» **What you should do**
Below are records; from the line containing "pelo Estatuto da Entidade e demais" through the very last line, output each line exactly. No pictures.

(Task input)

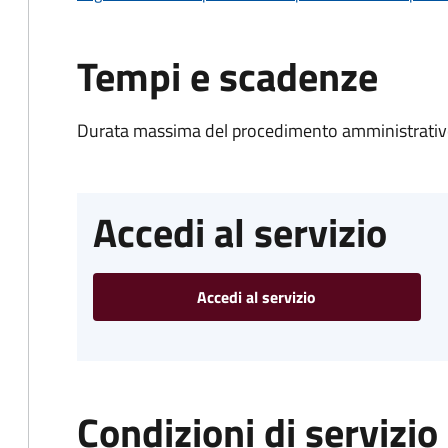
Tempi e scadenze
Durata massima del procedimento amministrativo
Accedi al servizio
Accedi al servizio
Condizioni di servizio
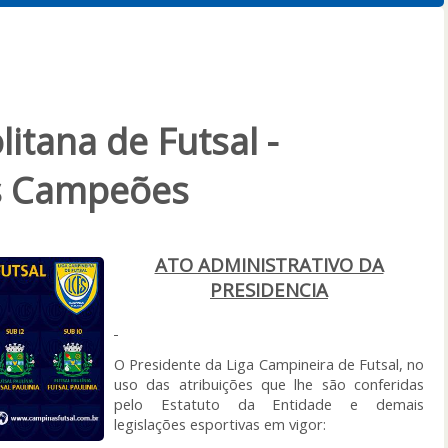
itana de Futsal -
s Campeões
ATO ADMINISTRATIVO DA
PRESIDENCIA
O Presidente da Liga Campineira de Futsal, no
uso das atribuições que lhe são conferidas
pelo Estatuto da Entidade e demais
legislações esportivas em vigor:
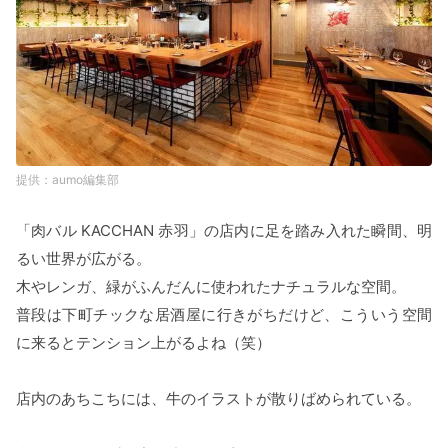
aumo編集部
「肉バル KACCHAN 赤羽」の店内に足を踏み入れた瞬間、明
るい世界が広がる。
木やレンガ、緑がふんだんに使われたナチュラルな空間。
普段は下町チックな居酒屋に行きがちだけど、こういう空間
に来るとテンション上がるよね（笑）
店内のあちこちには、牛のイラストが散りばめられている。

(End Task input)

» **Written answer**
pelo Estatuto da Entidade e demais
legislações esportivas em vigor:
aumo編集部
「肉バル KACCHAN 赤羽」の店内に足を踏み入れた瞬間、明
るい世界が広がる。
木やレンガ、緑がふんだんに使われたナチュラルな空間。
普段は下町チックな居酒屋に行きがちだけど、こういう空間
に来るとテンション上がるよね（笑）
店内のあちこちには、牛のイラストが散りばめられている。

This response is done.